If anyone notices a problem you'll likely need to write a COE, there's no way to get around that. Not updating the status page absolutely doesn't get you out of that task.
COE also doesn't lead to negative marks on anyone at AWS that I know of. It's a learning experience to know why it happened and action items so it doesn't happen again.
This is very true. It doesn't lead to PIP always but whole amazonian culture makes it difficult for the person to stay in team/company.
Writing COE is kind of admission of guilt and I have definitely seen promotions getting delayed. During perf-review, lot of times managers of other teams raise COE has a point against the person going for promotion.
Or it could be a fluke. GCP went down in such a way the dashboard updates were not independent of the regions that went down so the dashboard was down because the region down it was reporting on was the region it was deployed on. I think that ended up being the root cause but yes another Sunday on call I didn't go to the gym and sat infront of my computer waiting for updates that never came. What's worse is when they say they will update at a certain time next and then no update is made.
Even if you don't know what to say still update saying that so the rest of us can report to our teams and make decisions about our own worklives and personal lives.
Whenever one of our cloud services went down, he would go to great lengths to not update our status dashboard.
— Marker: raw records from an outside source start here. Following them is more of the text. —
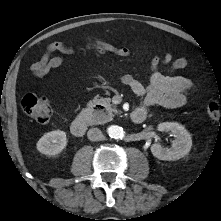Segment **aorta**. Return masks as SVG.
<instances>
[{
    "label": "aorta",
    "instance_id": "obj_1",
    "mask_svg": "<svg viewBox=\"0 0 221 221\" xmlns=\"http://www.w3.org/2000/svg\"><path fill=\"white\" fill-rule=\"evenodd\" d=\"M109 136L114 139H120L124 136L123 129L119 126L112 125L107 130Z\"/></svg>",
    "mask_w": 221,
    "mask_h": 221
}]
</instances>
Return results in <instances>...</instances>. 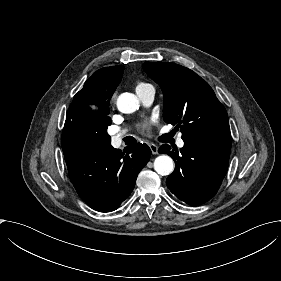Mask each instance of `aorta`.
<instances>
[{"label": "aorta", "instance_id": "aorta-1", "mask_svg": "<svg viewBox=\"0 0 281 281\" xmlns=\"http://www.w3.org/2000/svg\"><path fill=\"white\" fill-rule=\"evenodd\" d=\"M118 110L122 113L130 114L139 108V100L132 93H122L117 99ZM155 171L164 176L169 175L174 170V162L168 155H160L154 161Z\"/></svg>", "mask_w": 281, "mask_h": 281}]
</instances>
When we finally forced him to update the status page, he would only change it to yellow and write vague updates about how service might be degraded for some customers. He flat out refused to ever admit that the cloud services were down.
After some digging, he told us that admitting your services were down was considered a death sentence for your job at his previous team at Amazon. He was so scarred from the experience that he refused to ever take responsibility for outages. Ultimately, we had to put someone else in charge of updating the status page because he just couldn't be trusted.
FWIW, I have other friends who work on different teams at Amazon who have not had such bad experiences.